Por Percival Puggina

 

Por vezes, se discute se tal ou qual dos totalitarismos é de direita ou de esquerda. Confesso que jamais gastei um minuto sequer em debater esse assunto; para viver e entender as tiranias do tempo presente, importa saber que todos, inclusive os totalitarismos religiosos, como nas versões radicais do islamismo político, são coletivistas. Há neles um coletivo dominante que submete a divergência e trata de afastá-la ou, mesmo, eliminá-la. Atribui-se o direito de assim agir por considerar que os dominados, os manés que perderam, que não pertencem ao coletivo, são seres de uma espécie inferior e depreciaria a si mesmo quem lhes atribuísse qualquer valor ou dignidade. 

 

Por isso, são comuns, nos totalitarismos, julgamentos coletivos nos quais o réu é culpado em virtude de algum atributo que compartilha com os demais. Todos são de outra classe, de outra raça ou credo; fazem parte da multidão reunida na praça; são proprietários ou intelectuais; fazem doações a determinado fim ou, como se vangloriava o demoníaco Lavrenti Beria na Rússia stalinista: “Mostre-me o homem e eu lhe mostrarei a culpa”. Estabelecido isso, está definida a natureza política da culpa coletiva, por vezes chamada, também, de multitudinária para dar a entender que se trata de algo técnico. Nunca o será onde a tirania for manifesta. O julgamento pode até disfarçar a não individualização das condutas, pouco relevante em vista da natureza inferior do réu e de suas malignas concepções. Também por isso, onde aplicável, é aberto o arsenal dos meios de pressão para extrair delações. O objetivo é obter a gradual redução da oposição, como se constata estudando os tribunais de Hitler, Stalin e Mussolini.

 

É a lógica do lobo. Quando La Fontaine escreveu essa fábula, ele talvez não tivesse em mente alguma aplicação política. Afinal, ele viveu mais de meio século de vida produtiva durante o absolutismo monárquico de Luiz XIV, com quem manteve longa amizade. No entanto, é impressionante perceber quanto o lobo e o cordeiro parecem refletir o Brasil destes anos.

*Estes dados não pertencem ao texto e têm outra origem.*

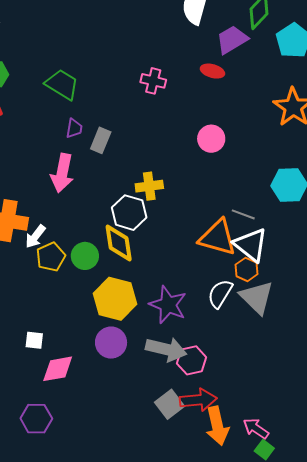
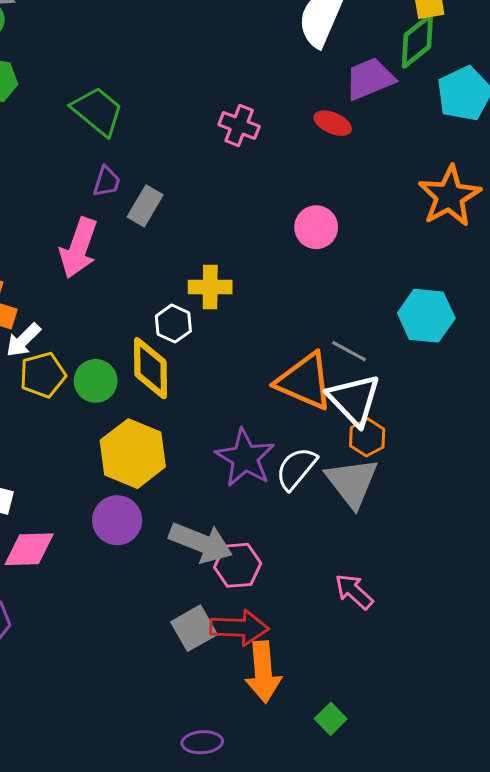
white hexagon: (129, 213) -> (173, 324), size x0.7
orange hexagon: (247, 269) -> (367, 437), moved
purple star: (168, 305) -> (245, 458), moved
pink arrow: (256, 428) -> (354, 592), moved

Na fábula, em tom ameaçador e afetando indignação, o lobo interroga o indefeso cordeiro sobre sua audácia em “sujar a água” que ele, lobo, iria beber. O cordeiro alega estar a jusante, sendo-lhe impossível turvar a água riacho acima. O lobo recorre a novo argumento: “Eu sei que você falou mal de mim no ano passado”. O cordeiro ainda tenta escapar, alegando que sequer era nascido no ano passado.

 

Observe o leitor que quando o julgamento é político, pouco importam os fatos ou a individualização da culpa porque o ânimo de condenar antecede a tudo mais. Por isso, o lobo retoma sua lógica perversa: “Se não foi você, foi seu irmão, o que é a mesma coisa”. O infeliz cordeirinho ainda tenta alegar, em vão, ser filho único. Nesse momento da fábula, as cruéis razões do lobo se expressam de modo sincero, listando todo o círculo de convivência do cordeiro: “Alguém que você conhece, algum outro cordeiro, um pastor ou um dos cães que cuidam do rebanho, e é preciso que eu me vingue”. 

No reino animal, com predadores descontrolados, “no fundo da floresta”, para dizer como La Fontaine, as coisas se passam assim.